# [Record set]
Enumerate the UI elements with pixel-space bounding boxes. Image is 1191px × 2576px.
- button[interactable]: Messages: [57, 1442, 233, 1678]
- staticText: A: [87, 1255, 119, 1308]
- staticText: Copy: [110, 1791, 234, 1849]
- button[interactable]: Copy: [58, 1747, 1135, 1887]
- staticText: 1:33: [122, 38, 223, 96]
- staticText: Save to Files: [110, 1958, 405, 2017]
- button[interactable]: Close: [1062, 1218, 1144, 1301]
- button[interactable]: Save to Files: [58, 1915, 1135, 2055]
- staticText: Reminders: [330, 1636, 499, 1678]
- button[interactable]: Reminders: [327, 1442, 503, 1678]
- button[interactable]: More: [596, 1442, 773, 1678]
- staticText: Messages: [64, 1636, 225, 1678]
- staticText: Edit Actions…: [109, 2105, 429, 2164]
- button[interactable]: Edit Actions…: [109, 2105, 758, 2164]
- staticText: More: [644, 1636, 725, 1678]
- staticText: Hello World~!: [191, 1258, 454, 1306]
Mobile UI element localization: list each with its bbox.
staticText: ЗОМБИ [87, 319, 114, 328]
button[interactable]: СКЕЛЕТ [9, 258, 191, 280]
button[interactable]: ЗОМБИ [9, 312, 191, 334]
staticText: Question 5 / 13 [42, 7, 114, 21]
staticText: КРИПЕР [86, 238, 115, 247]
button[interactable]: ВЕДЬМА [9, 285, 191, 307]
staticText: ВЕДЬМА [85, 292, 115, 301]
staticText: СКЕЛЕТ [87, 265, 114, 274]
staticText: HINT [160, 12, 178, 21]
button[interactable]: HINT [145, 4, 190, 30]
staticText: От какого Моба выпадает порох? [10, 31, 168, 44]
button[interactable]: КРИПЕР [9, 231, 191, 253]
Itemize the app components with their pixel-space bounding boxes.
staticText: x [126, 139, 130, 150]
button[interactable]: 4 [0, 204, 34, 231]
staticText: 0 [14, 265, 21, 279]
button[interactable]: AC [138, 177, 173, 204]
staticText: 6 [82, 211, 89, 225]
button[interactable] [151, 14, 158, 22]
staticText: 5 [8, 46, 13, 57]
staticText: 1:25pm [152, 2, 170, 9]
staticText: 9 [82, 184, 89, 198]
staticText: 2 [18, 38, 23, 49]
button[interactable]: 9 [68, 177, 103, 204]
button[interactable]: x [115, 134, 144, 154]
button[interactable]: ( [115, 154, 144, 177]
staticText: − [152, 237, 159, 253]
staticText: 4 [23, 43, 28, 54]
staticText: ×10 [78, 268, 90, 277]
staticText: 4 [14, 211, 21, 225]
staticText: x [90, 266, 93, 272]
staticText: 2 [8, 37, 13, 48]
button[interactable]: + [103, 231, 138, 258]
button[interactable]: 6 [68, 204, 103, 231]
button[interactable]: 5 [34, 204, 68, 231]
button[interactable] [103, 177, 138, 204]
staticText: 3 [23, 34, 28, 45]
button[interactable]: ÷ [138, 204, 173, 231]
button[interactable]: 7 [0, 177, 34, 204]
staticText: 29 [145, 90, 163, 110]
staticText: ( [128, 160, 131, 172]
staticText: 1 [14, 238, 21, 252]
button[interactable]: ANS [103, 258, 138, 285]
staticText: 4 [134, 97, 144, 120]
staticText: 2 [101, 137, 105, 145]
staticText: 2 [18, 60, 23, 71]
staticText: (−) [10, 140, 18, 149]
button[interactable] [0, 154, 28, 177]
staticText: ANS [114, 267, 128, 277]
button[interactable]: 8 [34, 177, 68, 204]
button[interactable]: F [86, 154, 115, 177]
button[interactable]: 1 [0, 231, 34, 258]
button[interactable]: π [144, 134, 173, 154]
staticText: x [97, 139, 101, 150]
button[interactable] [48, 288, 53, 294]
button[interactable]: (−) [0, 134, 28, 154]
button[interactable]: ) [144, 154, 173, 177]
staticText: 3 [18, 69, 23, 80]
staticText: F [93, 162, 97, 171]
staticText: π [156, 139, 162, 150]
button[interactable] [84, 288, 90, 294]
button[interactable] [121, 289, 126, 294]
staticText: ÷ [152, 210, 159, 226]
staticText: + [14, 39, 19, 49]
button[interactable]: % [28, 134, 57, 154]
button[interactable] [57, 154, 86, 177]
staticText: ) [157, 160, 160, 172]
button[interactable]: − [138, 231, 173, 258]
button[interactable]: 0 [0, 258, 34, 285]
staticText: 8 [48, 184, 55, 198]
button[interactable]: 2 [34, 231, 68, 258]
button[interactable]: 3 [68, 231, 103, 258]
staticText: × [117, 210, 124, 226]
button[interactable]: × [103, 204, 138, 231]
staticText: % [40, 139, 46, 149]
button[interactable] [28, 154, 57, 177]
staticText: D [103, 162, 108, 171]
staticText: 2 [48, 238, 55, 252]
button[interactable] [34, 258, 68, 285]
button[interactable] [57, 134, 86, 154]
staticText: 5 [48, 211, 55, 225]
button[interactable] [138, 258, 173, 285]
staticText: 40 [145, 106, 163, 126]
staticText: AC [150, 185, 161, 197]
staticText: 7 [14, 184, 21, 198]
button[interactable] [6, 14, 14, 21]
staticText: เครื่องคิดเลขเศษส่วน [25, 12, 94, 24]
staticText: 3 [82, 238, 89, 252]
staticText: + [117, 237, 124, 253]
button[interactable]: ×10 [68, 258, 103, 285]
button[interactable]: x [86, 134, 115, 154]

# [Exercise details]
Repeat, word for word, all the lines above.

# [Response for this exercise]
Enumerate the UI elements with pixel-space bounding boxes. Image is 1191px × 2576px.
- button[interactable]: Messages: [57, 1442, 233, 1678]
- staticText: A: [87, 1255, 119, 1308]
- staticText: Copy: [110, 1791, 234, 1849]
- button[interactable]: Copy: [58, 1747, 1135, 1887]
- staticText: 1:33: [122, 38, 223, 96]
- staticText: Save to Files: [110, 1958, 405, 2017]
- button[interactable]: Close: [1062, 1218, 1144, 1301]
- button[interactable]: Save to Files: [58, 1915, 1135, 2055]
- staticText: Reminders: [330, 1636, 499, 1678]
- button[interactable]: Reminders: [327, 1442, 503, 1678]
- button[interactable]: More: [596, 1442, 773, 1678]
- staticText: Messages: [64, 1636, 225, 1678]
- staticText: Edit Actions…: [109, 2105, 429, 2164]
- button[interactable]: Edit Actions…: [109, 2105, 758, 2164]
- staticText: More: [644, 1636, 725, 1678]
- staticText: Hello World~!: [191, 1258, 454, 1306]
Mobile UI element localization: list each with its bbox.
staticText: ЗОМБИ [87, 319, 114, 328]
button[interactable]: СКЕЛЕТ [9, 258, 191, 280]
button[interactable]: ЗОМБИ [9, 312, 191, 334]
staticText: Question 5 / 13 [42, 7, 114, 21]
staticText: КРИПЕР [86, 238, 115, 247]
button[interactable]: ВЕДЬМА [9, 285, 191, 307]
staticText: ВЕДЬМА [85, 292, 115, 301]
staticText: СКЕЛЕТ [87, 265, 114, 274]
staticText: HINT [160, 12, 178, 21]
button[interactable]: HINT [145, 4, 190, 30]
staticText: От какого Моба выпадает порох? [10, 31, 168, 44]
button[interactable]: КРИПЕР [9, 231, 191, 253]
Itemize the app components with their pixel-space bounding boxes.
staticText: x [126, 139, 130, 150]
button[interactable]: 4 [0, 204, 34, 231]
staticText: 0 [14, 265, 21, 279]
button[interactable]: AC [138, 177, 173, 204]
staticText: 6 [82, 211, 89, 225]
button[interactable] [151, 14, 158, 22]
staticText: 5 [8, 46, 13, 57]
staticText: 1:25pm [152, 2, 170, 9]
staticText: 9 [82, 184, 89, 198]
staticText: 2 [18, 38, 23, 49]
button[interactable]: 9 [68, 177, 103, 204]
button[interactable]: x [115, 134, 144, 154]
button[interactable]: ( [115, 154, 144, 177]
staticText: − [152, 237, 159, 253]
staticText: 4 [23, 43, 28, 54]
staticText: ×10 [78, 268, 90, 277]
staticText: 4 [14, 211, 21, 225]
staticText: x [90, 266, 93, 272]
staticText: 2 [8, 37, 13, 48]
button[interactable]: + [103, 231, 138, 258]
button[interactable]: 6 [68, 204, 103, 231]
button[interactable]: 5 [34, 204, 68, 231]
button[interactable] [103, 177, 138, 204]
staticText: 3 [23, 34, 28, 45]
button[interactable]: ÷ [138, 204, 173, 231]
button[interactable]: 7 [0, 177, 34, 204]
staticText: 29 [145, 90, 163, 110]
staticText: ( [128, 160, 131, 172]
staticText: 1 [14, 238, 21, 252]
button[interactable]: ANS [103, 258, 138, 285]
staticText: 4 [134, 97, 144, 120]
staticText: 2 [101, 137, 105, 145]
staticText: 2 [18, 60, 23, 71]
staticText: (−) [10, 140, 18, 149]
button[interactable] [0, 154, 28, 177]
staticText: ANS [114, 267, 128, 277]
button[interactable]: 8 [34, 177, 68, 204]
button[interactable]: F [86, 154, 115, 177]
button[interactable]: 1 [0, 231, 34, 258]
button[interactable]: π [144, 134, 173, 154]
staticText: x [97, 139, 101, 150]
button[interactable] [48, 288, 53, 294]
button[interactable]: (−) [0, 134, 28, 154]
button[interactable]: ) [144, 154, 173, 177]
staticText: 3 [18, 69, 23, 80]
staticText: F [93, 162, 97, 171]
staticText: π [156, 139, 162, 150]
button[interactable] [84, 288, 90, 294]
button[interactable] [121, 289, 126, 294]
staticText: ÷ [152, 210, 159, 226]
staticText: + [14, 39, 19, 49]
button[interactable]: % [28, 134, 57, 154]
button[interactable] [57, 154, 86, 177]
staticText: ) [157, 160, 160, 172]
button[interactable]: − [138, 231, 173, 258]
button[interactable]: 0 [0, 258, 34, 285]
staticText: 8 [48, 184, 55, 198]
button[interactable]: 2 [34, 231, 68, 258]
button[interactable]: 3 [68, 231, 103, 258]
staticText: × [117, 210, 124, 226]
button[interactable]: × [103, 204, 138, 231]
staticText: % [40, 139, 46, 149]
button[interactable] [28, 154, 57, 177]
staticText: D [103, 162, 108, 171]
staticText: 2 [48, 238, 55, 252]
button[interactable] [34, 258, 68, 285]
button[interactable] [57, 134, 86, 154]
staticText: 5 [48, 211, 55, 225]
button[interactable] [138, 258, 173, 285]
staticText: 40 [145, 106, 163, 126]
staticText: AC [150, 185, 161, 197]
staticText: 7 [14, 184, 21, 198]
button[interactable] [6, 14, 14, 21]
staticText: เครื่องคิดเลขเศษส่วน [25, 12, 94, 24]
staticText: 3 [82, 238, 89, 252]
staticText: + [117, 237, 124, 253]
button[interactable]: ×10 [68, 258, 103, 285]
button[interactable]: x [86, 134, 115, 154]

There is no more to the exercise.